Probabilmente l'astuta bestia, certa di riprendersi più tardi la preda, senza esporsi ai colpi di fucile dei due cacciatori, aveva girato al largo per ritornare più tardi verso i platani.

Quando Indri ed il suo compagno giunsero sul margine dell'altipiano, trovarono Bangavady in piedi, in atteggiamento di battaglia, colla proboscide arrotolata fra le due zanne e appoggiato contro una rupe.

Il cornac non aveva lasciato il suo posto e teneva in mano la carabina.

– Hai veduto la seconda pantera? – gli chiese Indri.

– Sì, padrone – rispose il cornac. – È passata a duecento metri da me facendo il giro dei kalam.

– E nessun uomo?

– No, nessuno.

– Fa' coricare l'elefante e prepara l'accampamento.

Il cornac si fece deporre a terra tenendosi stretto alla proboscide dell'intelligente animale, poi si recò presso una macchia a far raccolta di legna secca.

Intanto Dhundia era risalito nell'haudah ed aveva prese delle provviste ed una grossa tela impermeabile che doveva servire da tenda.

Mentre preparava la cena, Indri era tornato verso i kalam, percorrendo lentamente la loro fronte. Di quando in quando sostava e si poneva in ascolto.

Cercava la pantera o voleva accertarsi se altri dacoiti si trovavano imboscati nelle macchie? Probabilmente erano questi ultimi che lo preoccupavano e le sue inquietudini non erano esagerate.

Se l'India è la patria delle belve e dei serpenti, è pure la patria di sette sanguinarie le quali altro non mirano che alla distruzione del genere umano.

I thugs o strangolatori ne formano una che gode fama sinistra; quella dei dacoiti è un'altra che per scelleratezza non la cede alla prima ed il cui solo nome fa tremare tutti gli abitanti della gigantesca penisola indostana.

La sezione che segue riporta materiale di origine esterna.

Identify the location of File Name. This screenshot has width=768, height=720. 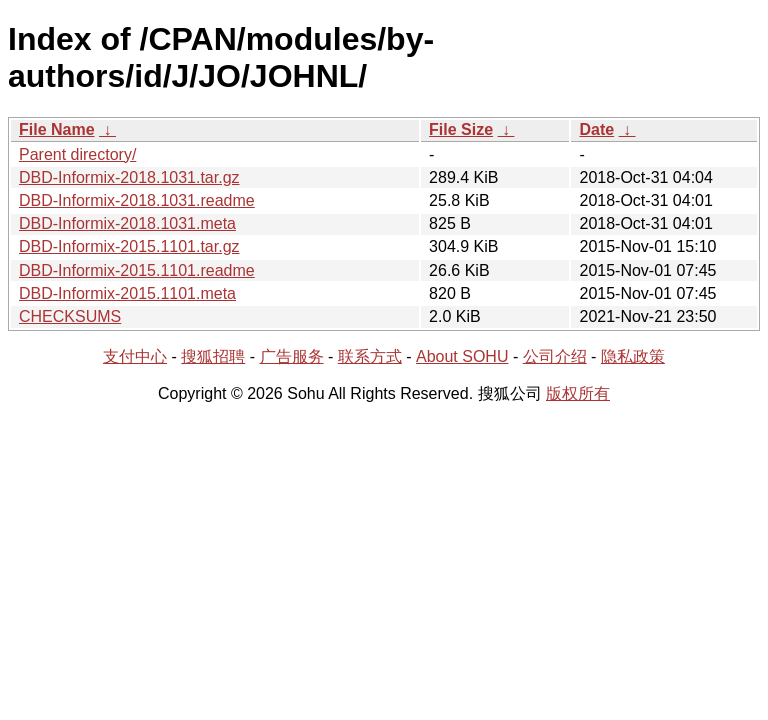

Questi dacoiti vivono in bande talora grosse e tal'altra, piccolissime le quali vanno a gara per trucidare più persone che possono. Ma mentre i thugs uccidono servendosi d'un laccio o d'un fazzoletto di seta, i secondi invece adoperano veleni e narcotici.

Il Bundelhand e l'altipiano di Pannah sono i loro luoghi preferiti. Nascosti nelle foreste attendono le loro vittime e riescono quasi sempre nel loro intento.

Talvolta invece si uniscono a delle carovane attendendo il momento propizio per versare il veleno o nei pozzi dove i viaggiatori saranno costretti ad attingere l'acqua o nei viveri.

Sovente si fanno precedere da spie, per lo più da un vecchio o da qualche ragazzo, incaricati di entrare nei villaggi come pellegrini per informarsi delle persone che devono intraprendere qualche viaggio e sapere quale via terranno.

Essi uccidono con eguale frenesia dei thugs, ma mentre questi strangolano per fanatismo religioso, i dacoiti massacrano per derubare le vittime.

Astuti e audaci, non si lasciano quasi mai cogliere. Interamente nudi, col corpo sempre unto d'olio di cocco per sfuggire alle strette delle loro vittime e flessibili come i serpenti, entrano dappertutto senza destare l'attenzione di nessuno.

Nemmeno i bungalows, quelle solide e graziose costruzioni abitate dai ricchi e dagli inglesi sono al sicuro dai loro attacchi. Una finestra, un buco qualunque basta a quei scellerati per introdursi nelle stanze e assassinare le persone durante il sonno.